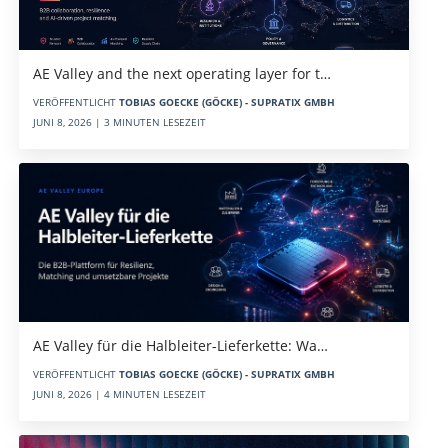
AE Valley and the next operating layer for t…
VERÖFFENTLICHT
TOBIAS GOECKE (GÖCKE) - SUPRATIX GMBH
JUNI 8, 2026 | 3 MINUTEN LESEZEIT
AE Valley für die Halbleiter-Lieferkette: Wa…
VERÖFFENTLICHT
TOBIAS GOECKE (GÖCKE) - SUPRATIX GMBH
JUNI 8, 2026 | 4 MINUTEN LESEZEIT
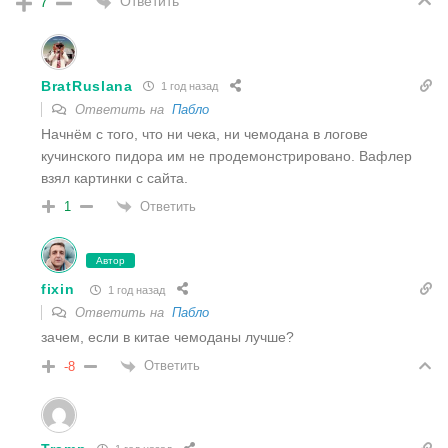
Ответить
7
BratRuslana
1 год назад
Ответить на
Пабло
Начнём с того, что ни чека, ни чемодана в логове
кучинского пидора им не продемонстрировано. Вафлер
взял картинки с сайта.
Ответить
1
Автор
fixin
1 год назад
Ответить на
Пабло
зачем, если в китае чемоданы лучше?
Ответить
-8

[Exercise brief]: When you repeat the material above, keep every word exact and leave out the pictures.

[Completed task]:
AE Valley and the next operating layer for t…
VERÖFFENTLICHT
TOBIAS GOECKE (GÖCKE) - SUPRATIX GMBH
JUNI 8, 2026 | 3 MINUTEN LESEZEIT
AE Valley für die Halbleiter-Lieferkette: Wa…
VERÖFFENTLICHT
TOBIAS GOECKE (GÖCKE) - SUPRATIX GMBH
JUNI 8, 2026 | 4 MINUTEN LESEZEIT
Ответить
7
BratRuslana
1 год назад
Ответить на
Пабло
Начнём с того, что ни чека, ни чемодана в логове
кучинского пидора им не продемонстрировано. Вафлер
взял картинки с сайта.
Ответить
1
Автор
fixin
1 год назад
Ответить на
Пабло
зачем, если в китае чемоданы лучше?
Ответить
-8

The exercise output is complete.